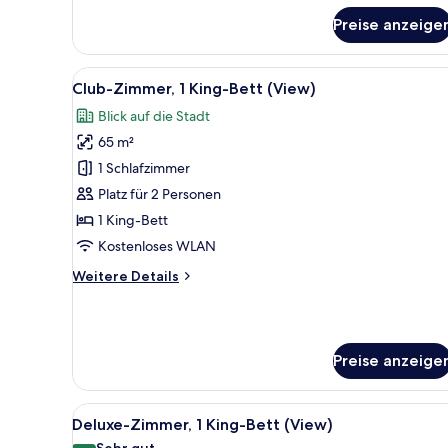
für
Preise anzeige
Club-
Zimmer,
1 King-
Alle
Hochwertige Bettwaren, Miniba
12
Bett
Club-Zimmer, 1 King-Bett (View)
Fotos
(View)
Blick auf die Stadt
für
65 m²
Club-
Zimmer,
1 Schlafzimmer
1 King-
Platz für 2 Personen
Bett
1 King-Bett
(View)
Kostenloses WLAN
anzeigen
Weitere
Weitere Details
Details
für
Club-
Zimmer,
Preise anzeige
1 King-
Bett
(View)
Alle
Ein modernes Hotelzimmer mit e
12
Deluxe-Zimmer, 1 King-Bett (View)
Fotos
Sehr gut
++++++++++++++++++++
* [TASK]: Would you write out each record above exactly, with no images?

* [ANSWER FOR THIS EXERCISE]:
für
Preise anzeige
Club-
Zimmer,
1 King-
Alle
Hochwertige Bettwaren, Miniba
12
Bett
Club-Zimmer, 1 King-Bett (View)
Fotos
(View)
Blick auf die Stadt
für
65 m²
Club-
Zimmer,
1 Schlafzimmer
1 King-
Platz für 2 Personen
Bett
1 King-Bett
(View)
Kostenloses WLAN
anzeigen
Weitere
Weitere Details
Details
für
Club-
Zimmer,
Preise anzeige
1 King-
Bett
(View)
Alle
Ein modernes Hotelzimmer mit e
12
Deluxe-Zimmer, 1 King-Bett (View)
Fotos
Sehr gut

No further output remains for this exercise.